[[ THE DATA, beginning ]]
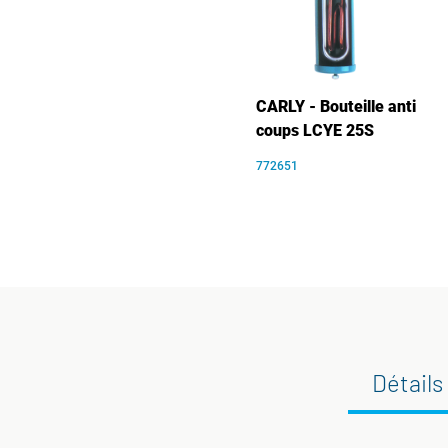
CARLY - Bouteille anti
coups LCYE 25S
772651
Détails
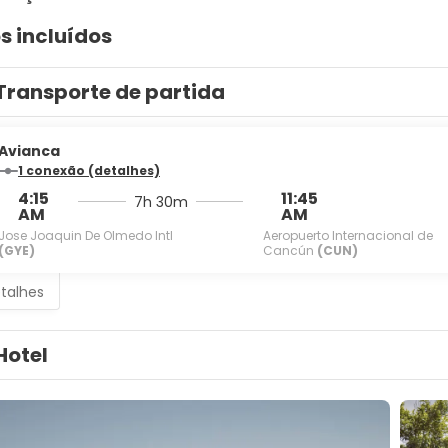
s incluídos
Transporte de partida
Avianca
1 conexão (detalhes)
4:15
11:45
7h 30m
AM
AM
Jose Joaquin De Olmedo Intl
Aeropuerto Internacional de
(GYE)
Cancún
(CUN)
etalhes
Hotel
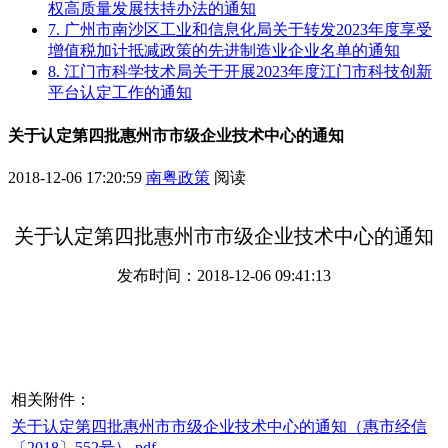
权高质量发展扶持办法的通知
7. 广州市南沙区工业和信息化局关于转发2023年度享受
增值税加计抵减政策的先进制造业企业名单的通知
8. 江门市科学技术局关于开展2023年度江门市科技创新
平台认定工作的通知
关于认定第四批惠州市市级企业技术中心的通知
2018-12-06 17:20:59
南粤政策
阅读
关于认定第四批惠州市市级企业技术中心的通知
发布时间：2018-12-06 09:41:13
相关附件：
关于认定第四批惠州市市级企业技术中心的通知（惠市经信
〔2018〕552号）.pdf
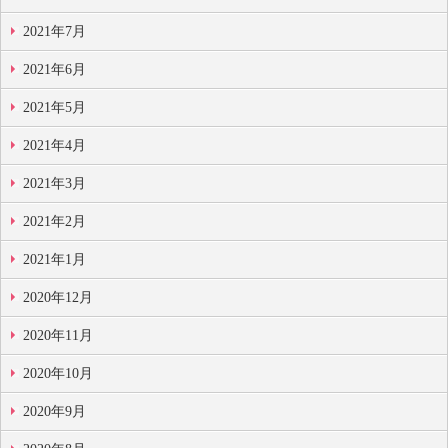
2021年7月
2021年6月
2021年5月
2021年4月
2021年3月
2021年2月
2021年1月
2020年12月
2020年11月
2020年10月
2020年9月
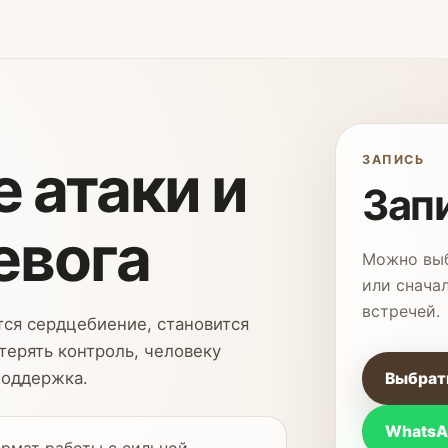
 атаки и
ЗАПИСЬ
Зап
евога
Можно выб
или снача
встречей.
тся сердцебиение, становится
терять контроль, человеку
поддержка.
Выбрат
WhatsA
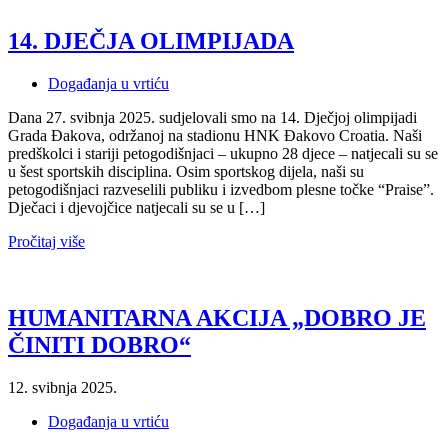
14. DJEČJA OLIMPIJADA
Događanja u vrtiću
Dana 27. svibnja 2025. sudjelovali smo na 14. Dječjoj olimpijadi
Grada Đakova, održanoj na stadionu HNK Đakovo Croatia. Naši
predškolci i stariji petogodišnjaci – ukupno 28 djece – natjecali su se
u šest sportskih disciplina. Osim sportskog dijela, naši su
petogodišnjaci razveselili publiku i izvedbom plesne točke “Praise”.
Dječaci i djevojčice natjecali su se u […]
Pročitaj više
HUMANITARNA AKCIJA „DOBRO JE
ČINITI DOBRO“
12. svibnja 2025.
Događanja u vrtiću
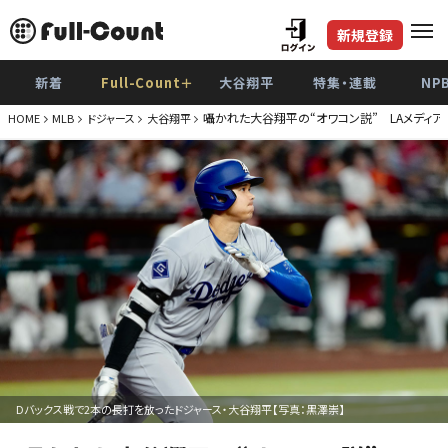
新規登録
新着
Full-Count＋
大谷翔平
特集・連載
NP
囁かれた大谷翔平の“オワコン説” LAメディア
HOME
MLB
ドジャース
大谷翔平
Dバックス戦で2本の長打を放ったドジャース・大谷翔平【写真：黒澤崇】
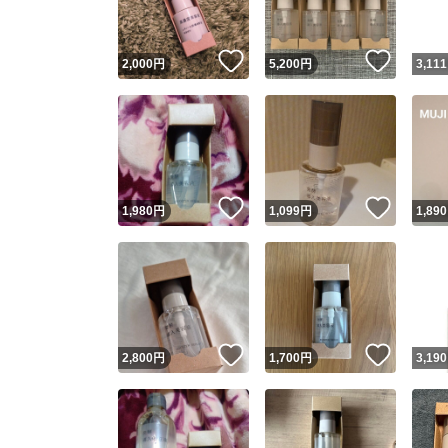
いいね！
いいね
2,000
円
5,200
円
3,111
いいね！
いいね
1,980
円
1,099
円
1,890
いいね！
いいね
2,800
円
1,700
円
3,190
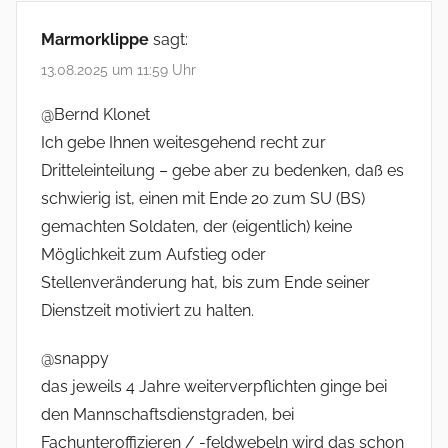
Marmorklippe
sagt:
13.08.2025 um 11:59 Uhr
@Bernd Klonet
Ich gebe Ihnen weitesgehend recht zur
Dritteleinteilung – gebe aber zu bedenken, daß es
schwierig ist, einen mit Ende 20 zum SU (BS)
gemachten Soldaten, der (eigentlich) keine
Möglichkeit zum Aufstieg oder
Stellenveränderung hat, bis zum Ende seiner
Dienstzeit motiviert zu halten.
@snappy
das jeweils 4 Jahre weiterverpflichten ginge bei
den Mannschaftsdienstgraden, bei
Fachunteroffizieren / -feldwebeln wird das schon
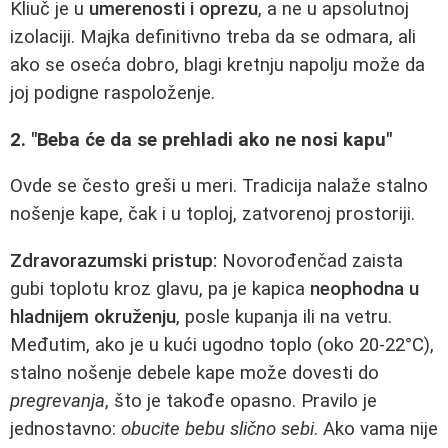
Kliuč je u
umerenosti i oprezu
, a ne u apsolutnoj
izolaciji. Majka definitivno treba da se odmara, ali
ako se oseća dobro, blagi kretnju napolju može da
joj podigne raspoloženje.
2. "Beba će da se prehladi ako ne nosi kapu"
Ovde se često greši u meri. Tradicija nalaže stalno
nošenje kape, čak i u toploj, zatvorenoj prostoriji.
Zdravorazumski pristup:
Novorođenčad zaista
gubi toplotu kroz glavu, pa je kapica
neophodna u
hladnijem okruženju
, posle kupanja ili na vetru.
Međutim, ako je u kući ugodno toplo (oko 20-22°C),
stalno nošenje debele kape može dovesti do
pregrevanja
, što je takođe opasno. Pravilo je
jednostavno:
obucite bebu slično sebi
. Ako vama nije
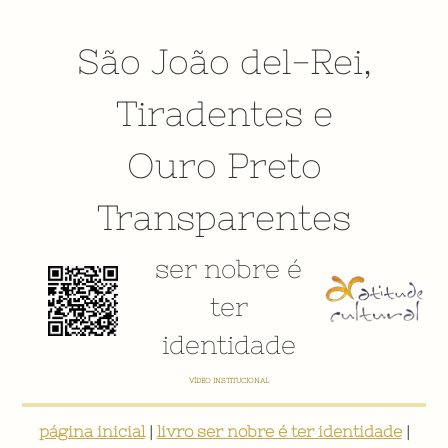
São João del-Rei
,
Tiradentes
e
Ouro Preto
Transparentes
ser nobre é
ter
identidade
E-BOOK: "SER NOBRE É TER IDENTIDADE: INVENTÁRIO DIGITAL PARTICIPATIVO SOBRE O PATRIMÔNIO
SOCIOCULTURAL DE SÃO JOÃO DEL-REI"
página inicial
|
livro ser nobre é ter identidade
|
[[ THE DATA, end ]]
*WHAT IS REQUIRED*
Each line from the one containing "neophodna u" through the final line of the data must be reproduced exactly, both ends included, with no pictures in the copy.

*TASK SOLUTION*
neophodna u
hladnijem okruženju
, posle kupanja ili na vetru.
Međutim, ako je u kući ugodno toplo (oko 20-22°C),
stalno nošenje debele kape može dovesti do
pregrevanja
, što je takođe opasno. Pravilo je
jednostavno:
obucite bebu slično sebi
. Ako vama nije
São João del-Rei
,
Tiradentes
e
Ouro Preto
Transparentes
ser nobre é
ter
identidade
E-BOOK: "SER NOBRE É TER IDENTIDADE: INVENTÁRIO DIGITAL PARTICIPATIVO SOBRE O PATRIMÔNIO
SOCIOCULTURAL DE SÃO JOÃO DEL-REI"
página inicial
|
livro ser nobre é ter identidade
|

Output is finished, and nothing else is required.